La máquina era mejor, los azules no sabían qué hacer. El ímpetu seguía llegando al marco de Licona que no cedía.

Pero tuvo que ser tras una jugada corta de tiro de esquina que Yeison Mejía sirvió a Carlos Mejía, el cipote de Choloma levantó centro y apareció en el área como un nuevo, Devron García que se lanzó de volea para abrir el marcador.

Locura. No, Real España no bajó la presión. Ramiro Rocca tuvo la revancha. El que fue figura en los primeros minutos, el portero Marlon Licona, falló, los nervios lo traicionaron. En un tiro de esquina de Benavídez, salió y soltó la pelota, el rebote le quedó a Ramiro Rocca que de puntilla la mandó a guardar.

Devron García se encargó de abrir el marcador en la Gran Final.

COMPLEMENTO

Cuando la realeza estaba por buscar el empate, llegó una de las peores noticias. Se tironeó Jhow Benavídez, el jugador diferente que creó peligro constantemente.

De allí en adelante, el cuadro de Héctor Vargas se partió en dos y no fue el mismo del inicio del partido.

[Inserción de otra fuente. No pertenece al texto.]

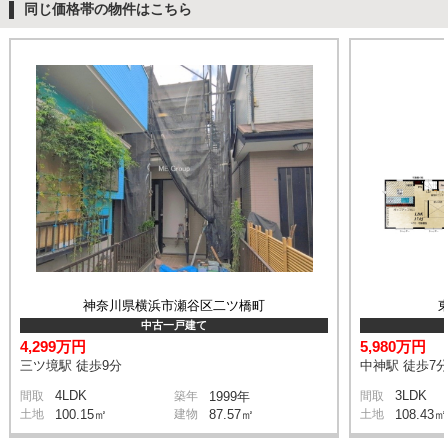
同じ価格帯の物件はこちら
神奈川県横浜市瀬谷区二ツ橋町
中古一戸建て
4,299万円
5,980万円
三ツ境駅 徒歩9分
中神駅 徒歩7
4LDK
3LDK
間取
築年
1999年
間取
土地
100.15㎡
建物
87.57㎡
土地
108.43㎡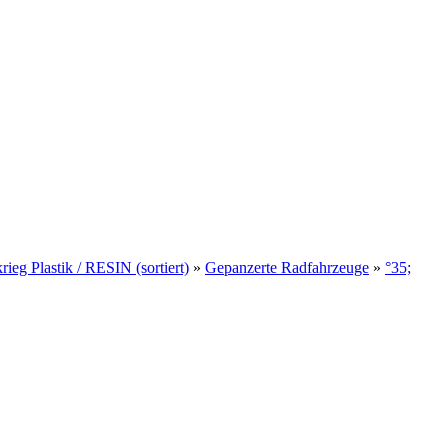
ieg Plastik / RESIN (sortiert)
»
Gepanzerte Radfahrzeuge
»
°35;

Los cambios cambiaron el funcionamiento. El partido se volvió trabajado, muy disputado con el trabajo de Héctor Castellanos que ingresó de cambio y se sumó al trabajo que estaba haciendo Jonathan Núñez y Juan Delgado.

Lamentable

Cuando el juego finalizó (2-0, 2-3 en el global ganó Motagua) la mega barra se saltó los portones de Sol Norte e ingresaron a la cancha con la intención de cruzar el terreno de juego y dirigirse hacia Sol Sur, donde se ubicaba la afición del Ciclón Azul.

Los aficionados lanzaron piedras, y demás artefactos a los hinchas visitantes, siendo esto imposible de ser prevenido por la Policía Nacional, que de nuevo, aún con múltiples simulacros y estrategias para evitar el vandalismo, fue incapaz de brindar seguridad a la afición y los jugadores en su hábitat natural.

Apenas gozó el club Motagua de un minuto de gloria en el césped cuando tuvieron que correr por su vida hacía la entrada de los camerinos.

Posteriormente, se escucharon cuatro disparos dentro del complejo, cuando a su vez los cientos de policías que finalmente aparecieron hicieron regresar a los inadaptados a la localidad de sol norte.

Unos aficionados del Real España ingresaron al estadio Olímpico y se vivieron minutos de terror tras el pitazo final.

Vuelve a reinar

El Motagua de esta manera ha vuelto a la cima. Los azules una vez más han alcanzado la gloria tras conseguir el título número 18 en toda su historia en la Liga Nacional de Honduras venciendo al Real España de Héctor Vargas.

Las águilas son el segundo equipo más ganador del fútbol hondureño, por detrás del Olimpia, que suma 34 en total.

La plantilla del Motagua en el momento que alzaban la Copa.